(Records from a data source)
Segment Open
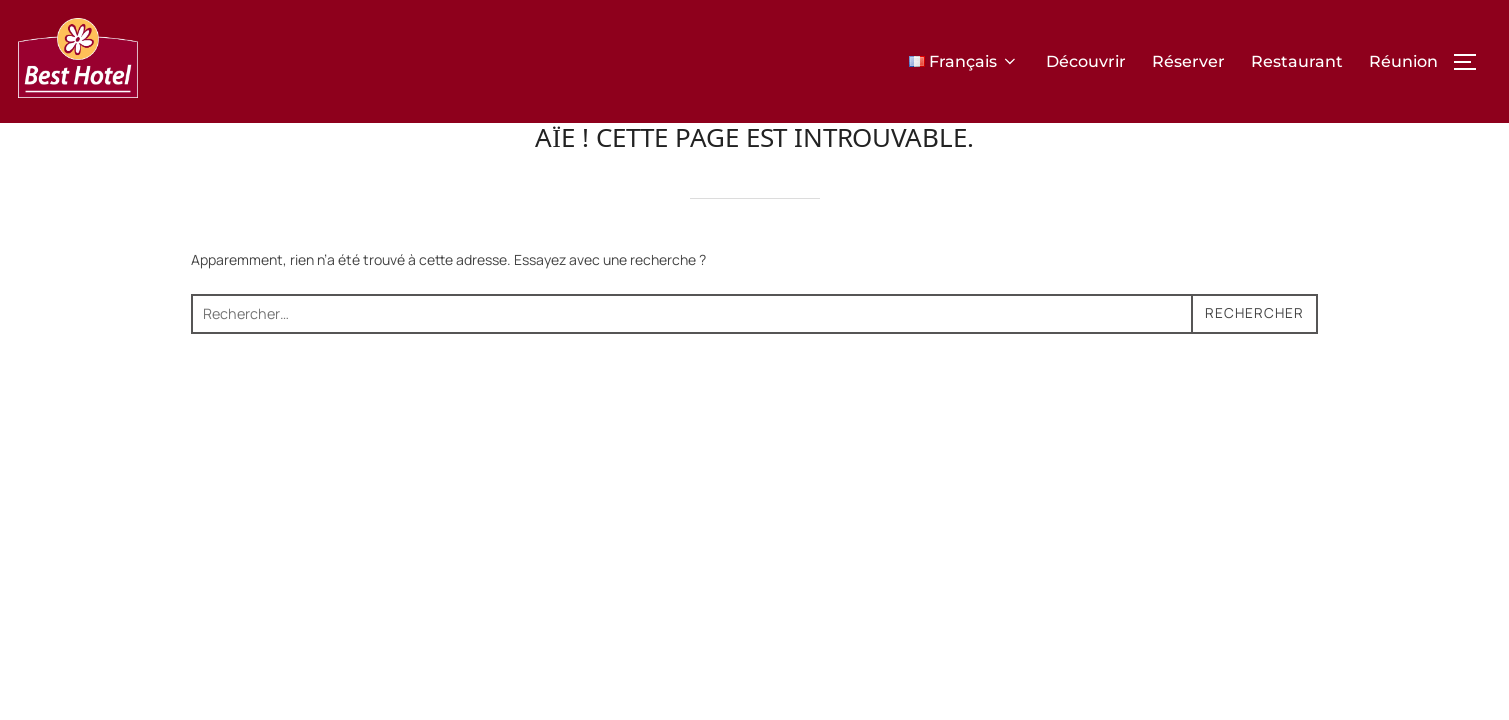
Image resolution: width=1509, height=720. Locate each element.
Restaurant (1297, 61)
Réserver (1188, 61)
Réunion (1403, 61)
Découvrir (1086, 61)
Segment Closed
Exercise description: Repeat the records above word for word. Pictures stay out of the copy.

Solution to this task:
Image resolution: width=1509, height=720. Locate each element.
Restaurant (1297, 61)
Réserver (1188, 61)
Réunion (1403, 61)
Découvrir (1086, 61)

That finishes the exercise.